I decided to think today about whether perhaps I’m wrong to think that eating a plant-based diet for ethical reasons is correct. So I sought out the arguments from the other side to see for myself if I could be convinced that my position deserves reconsideration. I will summarize below what I found to be the best arguments.
The NY Times held a contest recently for people to make their best case for either veganism or meat-eating. In it one of the authors stated his case which I paraphrase here.
The reasons not to eat meat were all ethical. The ethical reasons of why NOT to eat meat are obvious: animals are raised and killed in cruel conditions; grain that could feed hungry people is fed to animals; the need for pasture fuels deforestation; and by eating meat, one is implicated in the killing of a sentient being.
The best this author could muster is that eating meat raised in some specific circumstances is ethical just as eating vegetables raised in some circumstances is unethical.
Aldo Leopold’s summarizes his land ethic: “A thing is right when it tends to preserve the integrity, stability and beauty of the biotic community. It is wrong when it tends otherwise.” This argument boils down to the concept that eating a cow that is raised on grassy plains and contributes to his surroundings in a natural way and is slaughtered in a natural way could be more ethical than dedicating land to raising soybeans then packaging them and using fossil fuels to ship them to the store.
The argument is that probably 99.9% of current meat-eating is unethical that meat-eating isn’t inherently unethical. That our ancestors roaming the plains with rocks and eating meat to survive by killing animals with their own hands wasn’t unethical. It’s an interesting argument and one that I could see myself largely agreeing with if it wasn’t so obviously missing the point that it is precisely the 99.9% of unethical meat-production that the literature on ethical treatment of animals is focused on.
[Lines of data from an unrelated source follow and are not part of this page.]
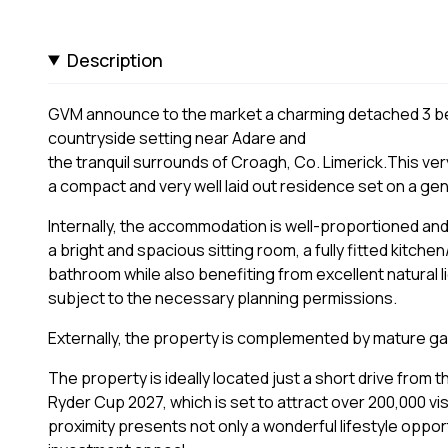
Description
GVM announce to the market a charming detached 3 be
countryside setting near Adare and
the tranquil surrounds of Croagh, Co. Limerick.This ve
a compact and very well laid out residence set on a gen
Internally, the accommodation is well-proportioned and
a bright and spacious sitting room, a fully fitted kitch
bathroom while also benefiting from excellent natural 
subject to the necessary planning permissions.
Externally, the property is complemented by mature ga
The property is ideally located just a short drive from
Ryder Cup 2027, which is set to attract over 200,000 vis
proximity presents not only a wonderful lifestyle opport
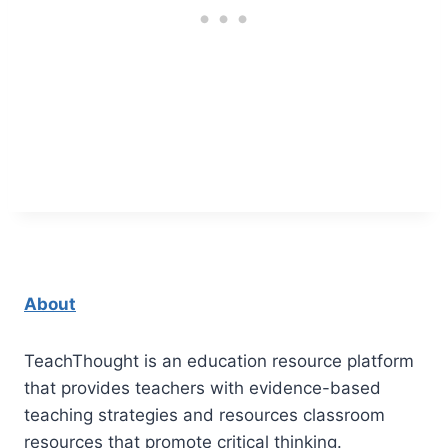
About
TeachThought is an education resource platform
that provides teachers with evidence-based
teaching strategies and resources classroom
resources that promote critical thinking.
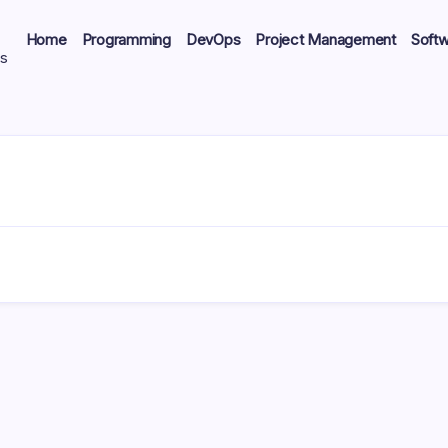
Home
Programming
DevOps
Project Management
Soft
ts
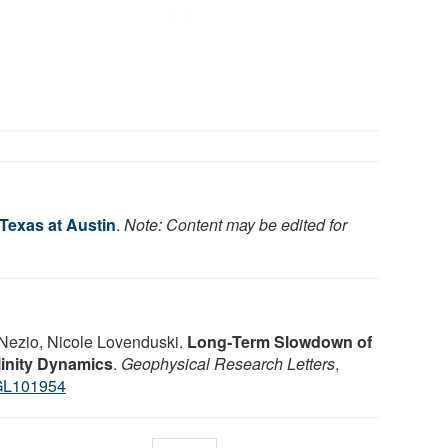
 Texas at Austin
.
Note: Content may be edited for
Nezio, Nicole Lovenduski.
Long‐Term Slowdown of
inity Dynamics
.
Geophysical Research Letters
,
GL101954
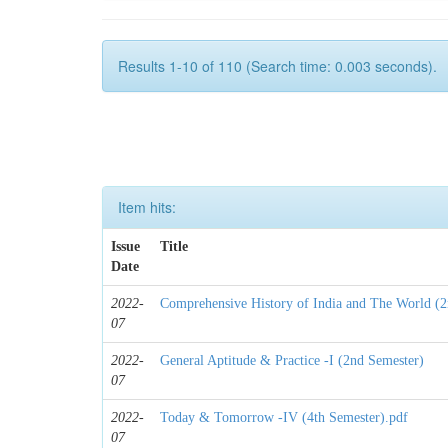
Results 1-10 of 110 (Search time: 0.003 seconds).
Item hits:
Issue
Title
Date
2022-
Comprehensive History of India and The World (2
07
2022-
General Aptitude & Practice -I (2nd Semester)
07
2022-
Today & Tomorrow -IV (4th Semester).pdf
07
It’s hard to even get to whether it’s ethical to slaughter a sentient being to eat when it’s so unnecessary to do so.
In fact the issue we’re really talking about in the modern world isn’t whether it’s ethical to slaughter an animal — it’s whether it’s ethical to bring an animal into the world for the sole and express purpose of slaughtering it and intentionally mistreating that animal for the entirety of its miserable life.
Personally I think the answer to that question is clear.